Os tripulantes da Ryanair são obrigados a comprar água nos aviões como se fossem clientes, a um preço de 3 euros por garrafa de água, denunciou ao jornal irlandês Irish Times Charlotte Hall, da Federação Internacional dos Trabalhadores em Transportes.

“As tripulações da Ryanair trabalham em condições de desidratação. Estão dentro de aviões durante seis horas sem poderem desembarcar”, disse a responsável sindical ao jornal irlandês, numa reunião de tripulantes esta sexta-feira em Dublin.

“O empregador diz que eles têm de comprar água ao mesmo preço que um cliente, por três euros por uma garrafa de água, ou então têm de levar água suficiente para se manterem hidratados”, acrescentou Charlotte Hall.

Descontentes com a falta de progresso das negociações entre sindicatos e administração para melhorar as condições de trabalho, as tripulações de cabine da Ryanair preparam-se para fazer duas greves este mês: uma de 24 horas já na próxima quinta-feira, 12 de julho, só de pilotos, na Irlanda; e outra nos dias 25 e 26 de julho, que envolve as tripulações de vários países da Europa, incluindo Portugal.

Esta sexta-feira, os tripulantes irlandeses estiveram reunidos em Dublin para um encontro em que discutiram “algumas das mudanças mais importantes que querem ver nos seus empregos”, segundo explicou ao jornal irlandês aquela responsável sindical.

Segundo Charlotte Hall, os tripulantes da Ryanair nem conseguem muitas vezes reportar aos seus superiores que estão doentes e que por isso não podem ir trabalhar.
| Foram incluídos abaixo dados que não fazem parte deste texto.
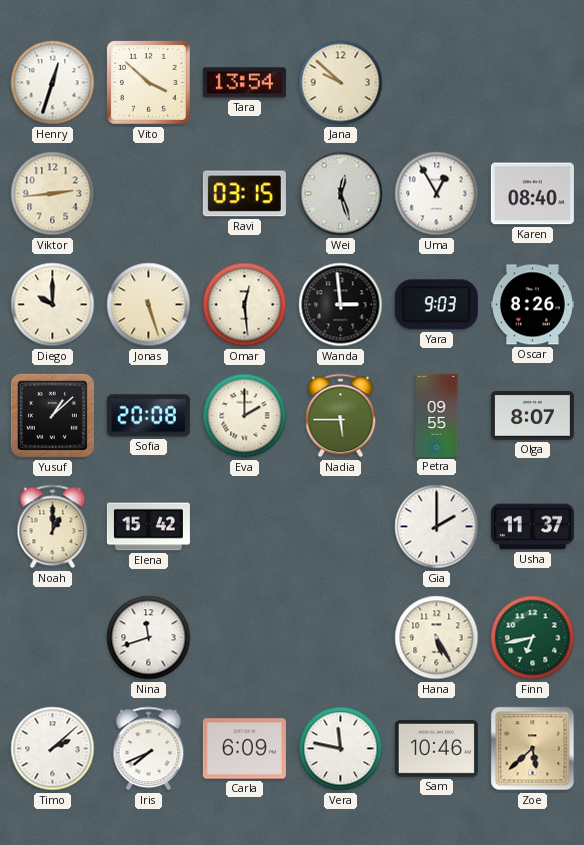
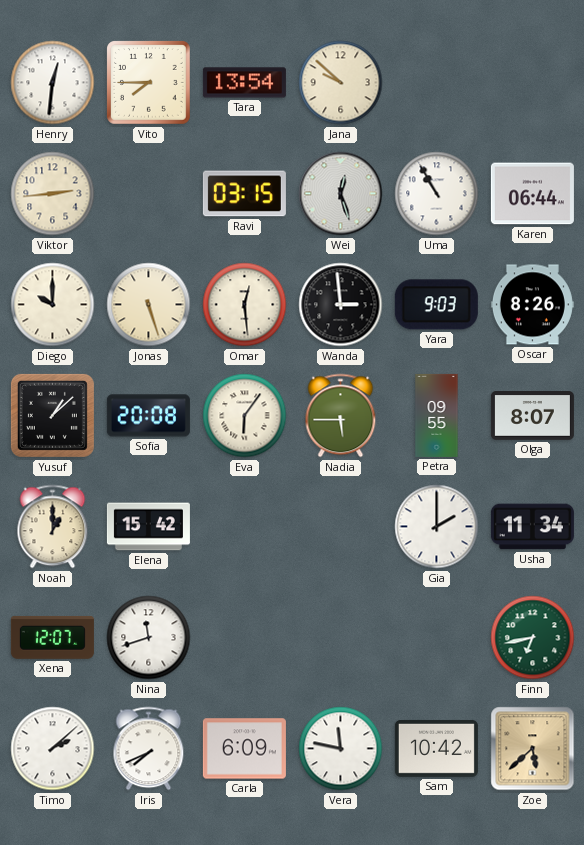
Henry: 12:33 -> 12:31
Vito: 3:52 -> 7:45
Uma: 12:55 -> 10:55
Karen: 08:40 -> 06:44
Eva: 2:00 -> 6:06
Usha: 11:37 -> 11:34
Xena: none -> 12:07
Hana: 5:25 -> none
Sam: 10:46 -> 10:42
Não conseguem, disse a responsável, “efetivamente estar ao telefone com alguém do controlo de tripulações para reportar que estão doentes”.
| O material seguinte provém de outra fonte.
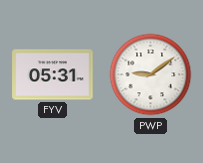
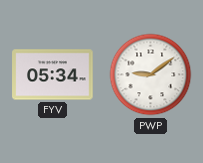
FYV: 05:31 -> 05:34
“As pessoas estão à espera ao telefone durante horas, em alguns casos. Frequentemente, estão a pagar o custo dessa chamada, para o seu empregador, simplesmente para reportar que estão doentes”, disse, acrescentando que, “para o empregador corrigir isto não é preciso rocket science“.

Além disso, Charlotte Hall explicou ainda que os tripulantes da Ryanair “são forçados a vender itens específicos em cada voo e há relatos de vários tripulantes em toda a rede de que se não atingirem essas metas de vendas sofrem pressão extrema, incluindo reuniões disciplinares”.

“Têm de vir das suas bases, por exemplo, de Itália, até Dublin, para se encontrarem com a administração para serem severamente questionados sobre porque é que não estão a atingir os objetivos de vendas”, explicou.

Em resposta ao Irish Times, a Ryanair declarou que “já está envolvida em negociações extensivas com os sindicatos nacionais dos tripulantes em toda a Europa, nas quais estes e outros assuntos estão a ser negociados” e sublinhou ainda que já concluiu acordos no Reino Unido e em Itália.

Ryanair pede pilotos voluntários para fazer face à greve

Entretanto, e para fazer face à greve de 24 horas que terá lugar na próxima quinta-feira, a Ryanair começou a pedir aos pilotos irlandeses para dizerem se vão aderir ou não e se querem voluntariar-se para minimizar o impacto do protesto.

“Como devem saber, a FÓRSA [intersindical irlandesa] notificou-nos de uma greve de 24 horas (que foi apoiada apenas por 94 (27%) dos nossos mais de 350 pilotos irlandeses) para a próxima quinta-feira, 12 de julho”, lê-se numa mensagem enviada aos pilotos, a que o Observador teve acesso.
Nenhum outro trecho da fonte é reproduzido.